= EXERCISE INSTRUCTIONS =
Provide nothing except how many lines of the data contain the word "scottishchefs".

+++ DATA FOR PROCESSING

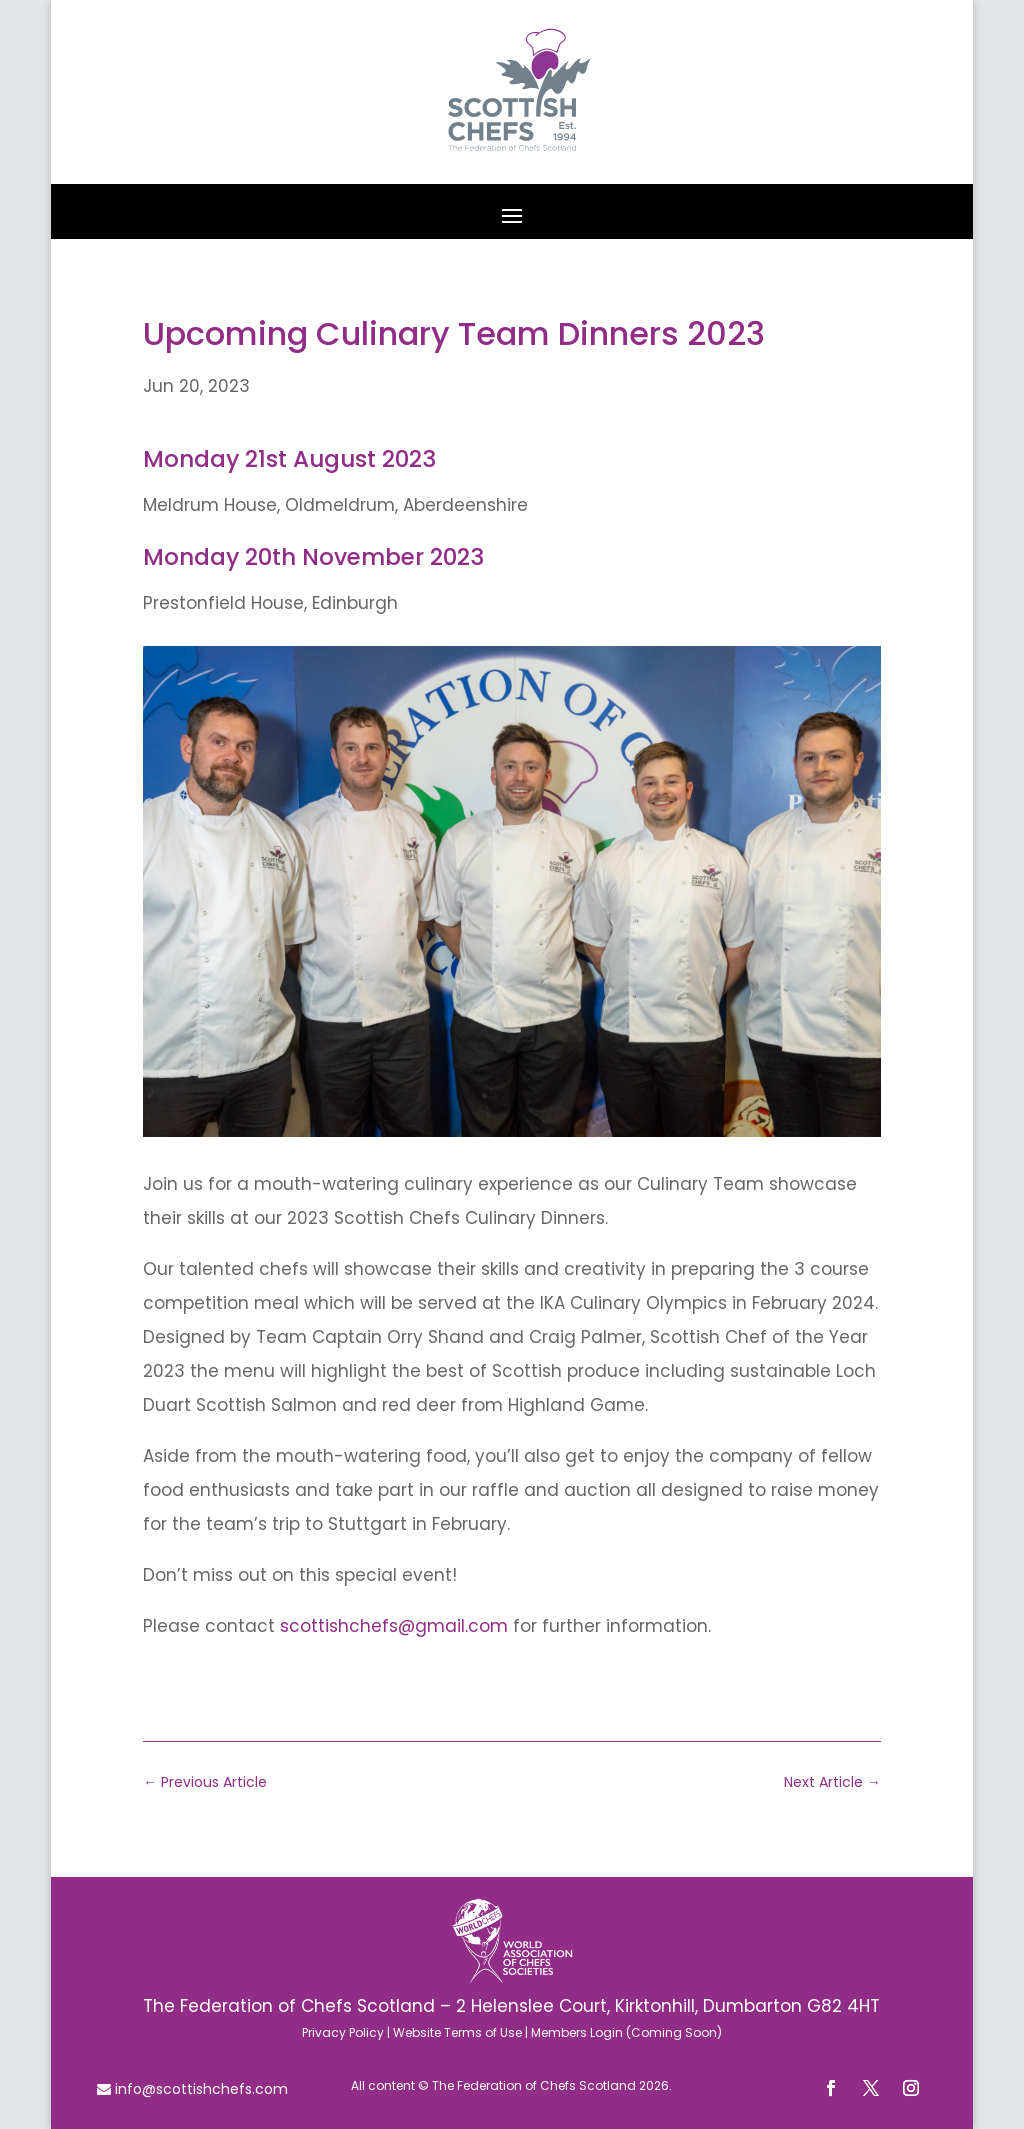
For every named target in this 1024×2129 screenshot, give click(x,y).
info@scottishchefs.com (199, 2089)
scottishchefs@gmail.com (394, 1626)
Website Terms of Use (457, 2032)
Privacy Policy (343, 2032)
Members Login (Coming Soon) (626, 2032)
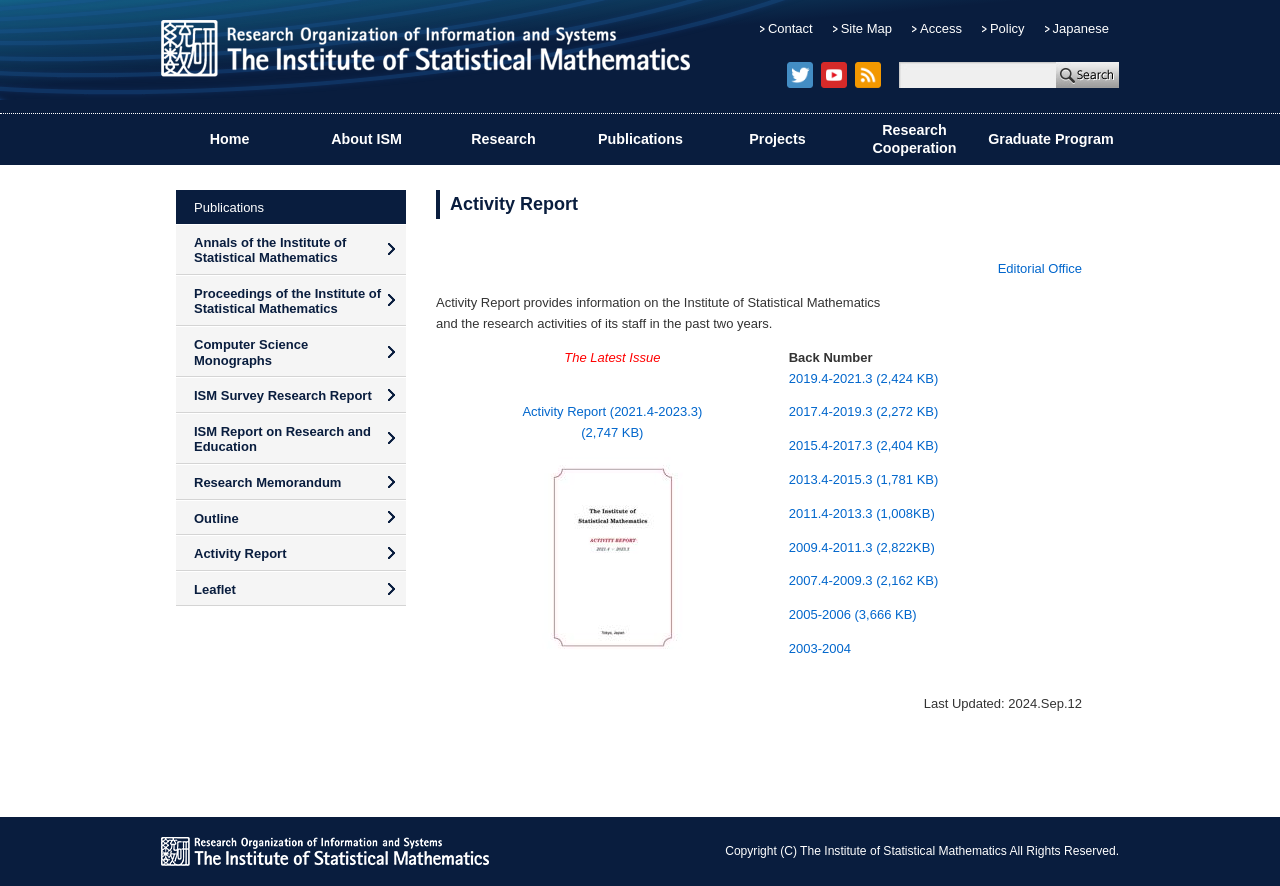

++++++

= WRITTEN SOLUTION =
2